Release 4.0.0 · ilius/pyglossary

Changes since 3.3.0

Require Python 3.7 or 3.8, drop support for Python 3.4, 3.5 and 3.6
Fix / rewrite setup.py
- Fix python3 setup.py sdist bdist_wheel, and pypi paackage
  - Had to move ui/ directory into pyglossary/
- Switch from distutils to setuptools
- Remove py2exe
Add interactive command line user interface
- Automatically selected if input & ouput file arguments are not passed and one of these:
  - On Linux and no $DISPLAY is not set
  - On Mac and no tkinter module is found
  - --ui=cmd flag is passed
New format support:
- Add read support for FreeDict, #206
- Add read support for Zim (Kiwix)
- Add read and write support for Kobo E-Reader Dictfile (.df)

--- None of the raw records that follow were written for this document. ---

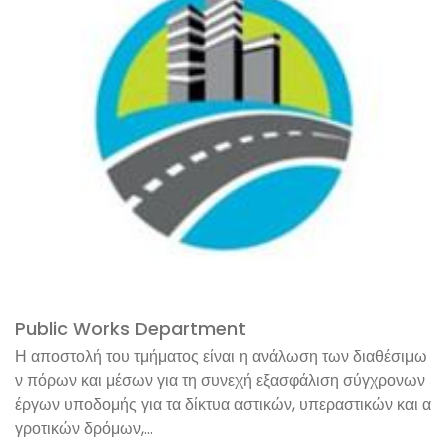
Public Works Department
Η αποστολή του τμήματος είναι η ανάλωση των διαθέσιμω
ν πόρων και μέσων για τη συνεχή εξασφάλιση σύγχρονων
έργων υποδομής για τα δίκτυα αστικών, υπεραστικών και α
γροτικών δρόμων,...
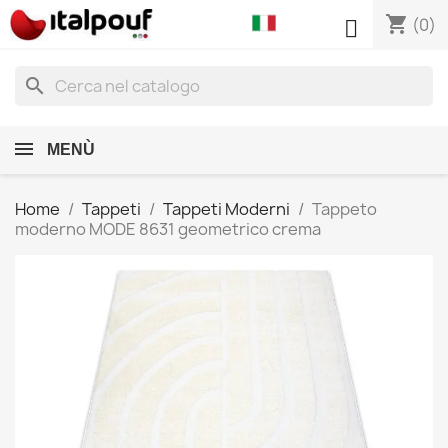
shopping_cart

(0)
search
MENÙ
Home
Tappeti
Tappeti Moderni
Tappeto
moderno MODE 8631 geometrico crema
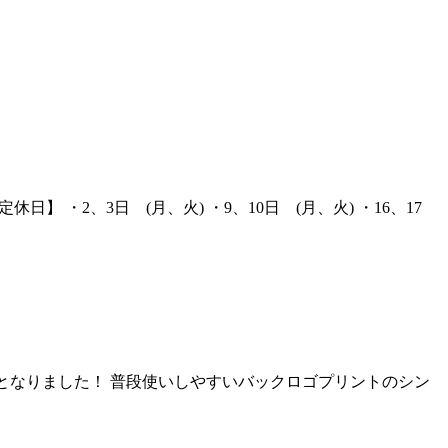
 ・2、3日 (月、火) ・9、10日 (月、火) ・16、17
点となりました！ 普段使いしやすいバックロゴプリントのシン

- Add write support for DICT.org dictfmt source file
- Add read support for dictunformat output file
- Add write support for JSON
- Add read support for Dict.cc (SQLite3)
- Add read support for JMDict, #239
- Add basic read support for Wiktionary Dump (.xml)
- Add read support for cc-kedict
- Add read support for DigitalNK (SQLite3)
- Add read support for Wordset.org JSON directory
Remove Omnidic write support (Unmaintained J2ME dictionary)
Remove Octopus MDict Source plugin
Remove Babylon Source plugin
BGL Weader: improvements
DictionaryForMIDs Writer: fix non-working code
Gettext Source (po) Writer: fix info header
MOBI E-Book Writer: fix sort order, fix and test kindlegen codes, add kindlegen_path option, #112
EPUB-2 E-Book Writer: fix sort order
XDXF Reader: rewrite with etree.iterparse to avoid using too much RAM
Lingoes Source (LDF) Reader: fix ignoring info/metadata header
dict_org.py: rewrite broken plugin (Reader and Writer)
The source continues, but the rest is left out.